Statement by Trust Chief Executives19th December 2022
As members of this community as well as health and social care service leaders, we are deeply distressed at the ongoing situation in our hospitals.
Although strenuous efforts are being made to alleviate the pressures, we have a serious capacity deficit which means too many people are waiting too long for care. Much of the impact of this is falling on frail and ill older people and on the staff caring for them.
Pressures on services are expected to intensify further after Christmas and into the early months of 2023.
The case for long-term investment and reform to effectively build capacity has been well made. Right now, however, we have to use whatever levers are available to us to reduce delays and prioritise patient safety.

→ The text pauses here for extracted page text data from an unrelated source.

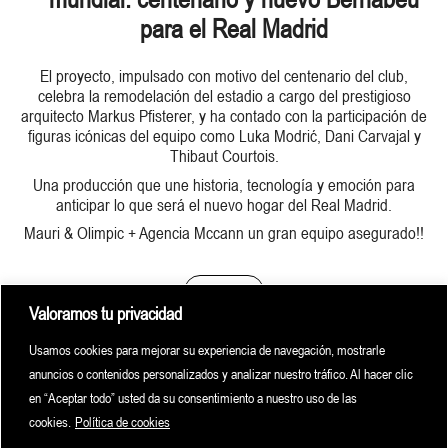
para el Real Madrid
El proyecto, impulsado con motivo del centenario del club,
celebra la remodelación del estadio a cargo del prestigioso
arquitecto Markus Pfisterer, y ha contado con la participación de
figuras icónicas del equipo como Luka Modrić, Dani Carvajal y
Thibaut Courtois.
Una producción que une historia, tecnología y emoción para
anticipar lo que será el nuevo hogar del Real Madrid.
Mauri & Olimpic + Agencia Mccann un gran equipo asegurado!!
PLAY!
Valoramos tu privacidad
Directed
MAURI D. GALIANO
Usamos cookies para mejorar su experiencia de navegación, mostrarle
anuncios o contenidos personalizados y analizar nuestro tráfico. Al hacer clic
DOP
DANIEL MERÉ
en “Aceptar todo” usted da su consentimiento a nuestro uso de las
1º AD
DANIEL PÉREZ
cookies.
Política de cookies
Head of Prod
ALBERTO CARRASCO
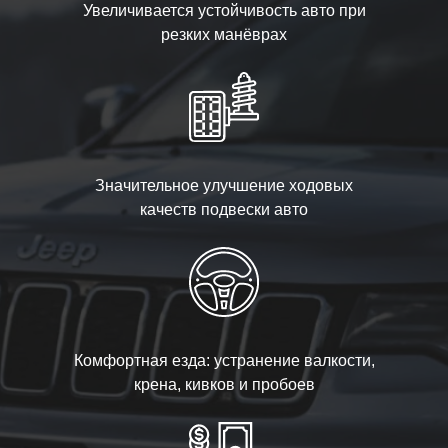
Увеличивается устойчивость авто при
резких манёврах
Значительное улучшение ходовых
качеств подвески авто
Комфортная езда: устранение валкости,
крена, кивков и пробоев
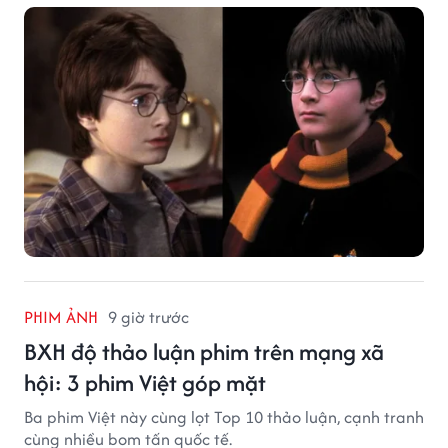
PHIM ẢNH
9 giờ trước
BXH độ thảo luận phim trên mạng xã
hội: 3 phim Việt góp mặt
Ba phim Việt này cùng lọt Top 10 thảo luận, cạnh tranh
cùng nhiều bom tấn quốc tế.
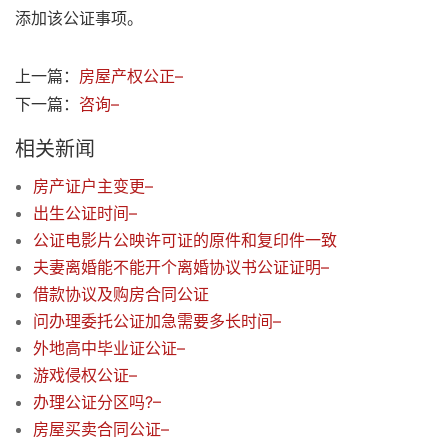
添加该公证事项。
上一篇：
房屋产权公正–
下一篇：
咨询–
相关新闻
房产证户主变更–
出生公证时间–
公证电影片公映许可证的原件和复印件一致
夫妻离婚能不能开个离婚协议书公证证明–
借款协议及购房合同公证
问办理委托公证加急需要多长时间–
外地高中毕业证公证–
游戏侵权公证–
办理公证分区吗?–
房屋买卖合同公证–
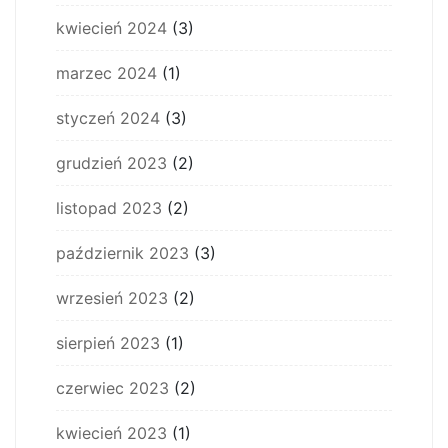
kwiecień 2024
(3)
marzec 2024
(1)
styczeń 2024
(3)
grudzień 2023
(2)
listopad 2023
(2)
październik 2023
(3)
wrzesień 2023
(2)
sierpień 2023
(1)
czerwiec 2023
(2)
kwiecień 2023
(1)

HSC Trusts have been working intensively with Departmental colleagues on our ongoing response. It has been agreed that the following initiatives will be introduced across the system:
* Patients will leave hospital no later than 48 hours after confirmation they are medically fit for discharge and where a suitable placement which can meet their needs is available. There will be no cost to the patient or their family for this alternative interim placement and it will not impact on their place on any waiting list for their longer term option. Trusts and Care Homes will work closely together to make best use of any and all available capacity. This will include new shared arrangements for pre-admission assessment for care homes seven days a week.
* A maximum limit of three hours for ambulance handover will apply at all EDs. There is agreement in principle to further reduce this limit over the coming months, subject to review. In the interim, for ambulances waiting up to three hours for handover, it is agreed to maintain the focus on immediate release of ambulance crews to respond to immediately life threatening Category 1 calls.
* Maximum use will be made of available space in wards and throughout hospitals, to improve patient flow out of overcrowded Emergency Departments. This will also include, where appropriate, use of chairs rather than beds for patients medically fit to leave hospitals.
These are not steps that we ever wanted or indeed imagined having to introduce. They are not designed as a long-term solution, but as actions to reduce the risk to patients waiting in unacceptable circumstances in ambulances and EDs.
What we absolutely require is a long-term funding settlement and a health and care system which properly reflects demographic trends and is capable of meeting rising levels of demand.
In the meantime, we cannot passively accept the status quo, with all that it means for patient care and safety.